Duty to Protect One’s Work
Students are responsible for proactively protecting their work from copying and misuse by other students. If a student’s work is copied by another student, the original author is also considered to be at fault and in gross violation of the course policies. It does not matter whether the author allowed the work to be copied or was merely negligent in preventing it from being copied. When overlapping work is submitted by different students, both students will be punished.
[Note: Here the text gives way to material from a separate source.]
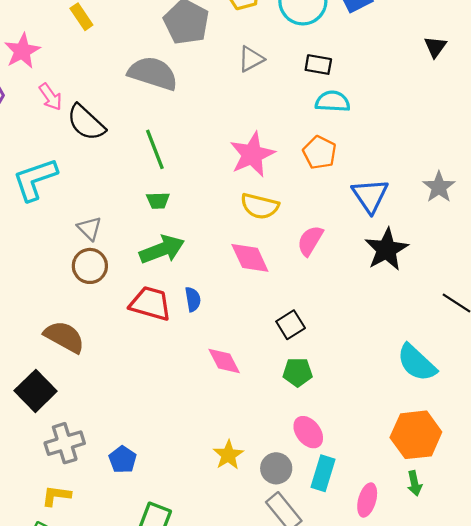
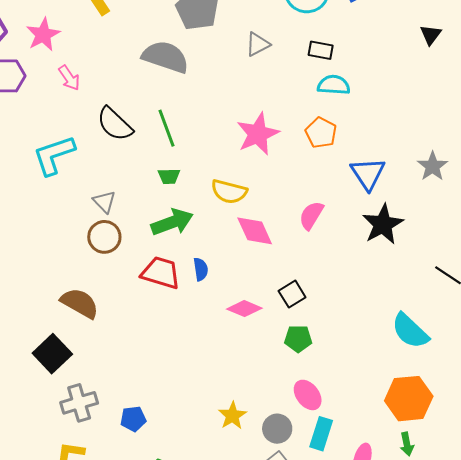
black semicircle: (86, 122) -> (115, 124), moved
yellow semicircle: (260, 206) -> (229, 192), moved
pink diamond: (224, 361) -> (244, 309), moved, turned -40
blue pentagon: (123, 460) -> (133, 419), turned 30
To protect future students, do not post your solutions publicly, neither during the course nor afterwards.
Penalties for Violations of Course Policies
All violations (even first one) of course policies will always be reported to the university authorities (your Department Head, Associate Dean, Dean of Student Affairs, etc.) as an official Academic Integrity Violation and will carry severe penalties.
- The penalty for the first violation is a one-and-a-half letter grade reduction. For example, if your final letter grade for the course was to be an A-, it would become a C+.
- The penalty for the second violation is failure in the course, and can even lead to dismissal from the university.
Support
Take care of yourself. Do your best to maintain a healthy lifestyle this semester by eating well, exercising, avoiding drugs and alcohol, getting enough sleep and taking some time to relax. This will help you achieve your goals and cope with stress.
All of us benefit from support during times of struggle. You are not alone. There are many helpful resources available on campus and an important part of the college experience is learning how to ask for help. Asking for support sooner rather than later is often helpful. If necessary you can always contact the Course Instructors or Education Associate.
If you or anyone you know experiences any academic stress, difficult life events, or feelings like anxiety or depression, we strongly encourage you to seek support. Counseling and Psychological Services (CaPS) is here to help: call 412-268-2922 and visit their website. Consider reaching out to a friend, faculty or family member you trust for help getting connected to the support that can help.
If you or someone you know is feeling suicidal or in danger of self-harm, call someone immediately, day or night:
- CaPS
- 412-268-2922
- Re:solve Crisis Network
- 888-796-8226
If the situation is life threatening, call the police
- On campus: CMU Police
- 412-268-2323
- Off campus
- 911
If you have questions about this or your coursework, please let the instructors know.